O crescimento de e-commerces e o consumidor comprando cada vez mais de forma online está fazendo as marcas repensarem sua relação com o cliente. Já passou o tempo das lojas físicas verem na internet um inimigo, hoje os dois tipos de negócio devem andar juntos.

 

Na contramão da crise que está fazendo as lojas físicas se reinventarem, o e-commerce brasileiro faturou R$44,4 bilhões em 2016R$ 59,9 bilhões em 2017, e prevê um crescimento de 15% em 2018

 

 

Mesmo que tenha sido um crescimento menor com relação a outros anos, é importante ressaltar este foi um setor onde não apresentou quedas.

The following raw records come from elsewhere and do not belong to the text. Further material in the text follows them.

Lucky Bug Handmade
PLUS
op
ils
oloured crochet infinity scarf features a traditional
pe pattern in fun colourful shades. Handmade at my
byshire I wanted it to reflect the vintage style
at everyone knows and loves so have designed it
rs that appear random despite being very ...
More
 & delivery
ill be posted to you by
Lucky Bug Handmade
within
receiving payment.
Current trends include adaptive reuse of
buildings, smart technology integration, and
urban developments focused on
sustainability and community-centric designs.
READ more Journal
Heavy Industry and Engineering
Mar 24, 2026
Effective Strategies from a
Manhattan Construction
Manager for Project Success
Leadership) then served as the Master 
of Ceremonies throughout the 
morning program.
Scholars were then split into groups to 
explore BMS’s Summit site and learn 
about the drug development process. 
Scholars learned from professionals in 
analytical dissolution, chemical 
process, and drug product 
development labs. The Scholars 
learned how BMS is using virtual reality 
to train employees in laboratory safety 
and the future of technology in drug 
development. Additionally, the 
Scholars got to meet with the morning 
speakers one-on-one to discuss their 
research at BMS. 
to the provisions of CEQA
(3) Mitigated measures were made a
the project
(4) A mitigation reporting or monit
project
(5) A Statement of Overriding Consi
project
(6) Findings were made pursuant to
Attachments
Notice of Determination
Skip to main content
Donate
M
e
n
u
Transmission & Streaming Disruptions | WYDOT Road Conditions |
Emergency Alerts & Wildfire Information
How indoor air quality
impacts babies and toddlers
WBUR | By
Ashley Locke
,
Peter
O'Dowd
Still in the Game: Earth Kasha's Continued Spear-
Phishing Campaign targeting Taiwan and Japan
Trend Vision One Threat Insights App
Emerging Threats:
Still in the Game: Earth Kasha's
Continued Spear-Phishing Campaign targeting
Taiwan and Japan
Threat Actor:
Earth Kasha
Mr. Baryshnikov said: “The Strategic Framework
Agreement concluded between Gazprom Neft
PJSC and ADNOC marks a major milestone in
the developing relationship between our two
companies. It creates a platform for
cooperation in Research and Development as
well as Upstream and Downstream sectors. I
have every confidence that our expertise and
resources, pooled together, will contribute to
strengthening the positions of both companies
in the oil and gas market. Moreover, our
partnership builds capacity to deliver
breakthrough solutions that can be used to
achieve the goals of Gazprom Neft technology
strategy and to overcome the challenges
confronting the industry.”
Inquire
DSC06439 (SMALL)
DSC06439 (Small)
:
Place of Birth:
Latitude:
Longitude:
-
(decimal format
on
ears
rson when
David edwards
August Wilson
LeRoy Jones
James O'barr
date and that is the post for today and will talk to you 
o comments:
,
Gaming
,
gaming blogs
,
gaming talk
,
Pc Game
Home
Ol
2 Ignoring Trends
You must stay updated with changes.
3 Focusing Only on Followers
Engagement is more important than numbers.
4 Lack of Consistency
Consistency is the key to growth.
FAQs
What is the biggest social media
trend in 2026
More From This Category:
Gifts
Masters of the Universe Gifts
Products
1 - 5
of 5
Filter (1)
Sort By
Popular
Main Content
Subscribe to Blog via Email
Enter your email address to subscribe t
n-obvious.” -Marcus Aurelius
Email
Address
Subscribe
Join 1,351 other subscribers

Isso ocorreu, entre outras razões, porque houve um aumento no número de usuários. Outros fatores que devem ser considerados: o aumento no acesso à internet, principalmente por meio de mobile e uma diminuição da desconfiança dos consumidores com relação à compra virtual.

 

Outra tendência que já vem sendo vista são as parcerias entre diferentes marcas que não concorrem entre si, mas se complementam, e isso vale tanto para comercio on e off-line. O bom atendimento já não é um diferencial, mas sim quesito fundamental para se manter no mercado. Hoje a estrutura, tanto de uma loja física quanto de um site de vendas, deve atrair o cliente, facilitar sua compra e proporcionar uma experiência positiva.

 

Ligados nessa tendência, uma saída que muitos e-commerces estão encontrando é o modelo de negócio marketplaces, que são sites que reúnem várias empresas ou realizam vendas de produtos para terceiros. Podemos citar como marketplaces o Mercado Livre e Magazine Luiza. A previsão é de que até 2020, 40% das vendas de todo o varejo on-line sejam realizadas por meio de marketplace.

 

Outra maneira que vai mudar a forma de experiência do consumidor e deve predominar é o Omni Channel. Esse novo modelo de negócio apresenta uma evolução do conceito de multicanal. Focado na experiência do consumidor, que pode explorar todas as maneira de interagir com a empresa, o cliente pode visualizar e comprar um produto no site e buscar pessoalmente na loja física.

 

A experiência do consumidor já acontece através de diversos canais disponíveis de compras: dispositivos móveis pela Internet, televisão, rádio, mala direta, catálogos entre outros. Os empresários perceberam essa demanda de mercado e estão implantando softwares e mudando a estratégia de comunicação. Essa mudança no cenário e no comportamento das pessoas resulta em um consumidor mais experiente, por isso os funcionários da loja precisam ser mais bem informados sobre mercadoria e os processos de produção.Pesquisas já indicam que os consumidores omni-channel gastam de 15% a 30% a mais do que os compradores multi-channel. Por isso é importante preparar os investimentos de tempo e dinheiro para estar presente em todos os canais, tornando a experiência com o consumidor a melhor possível e convertendo isso em vendas.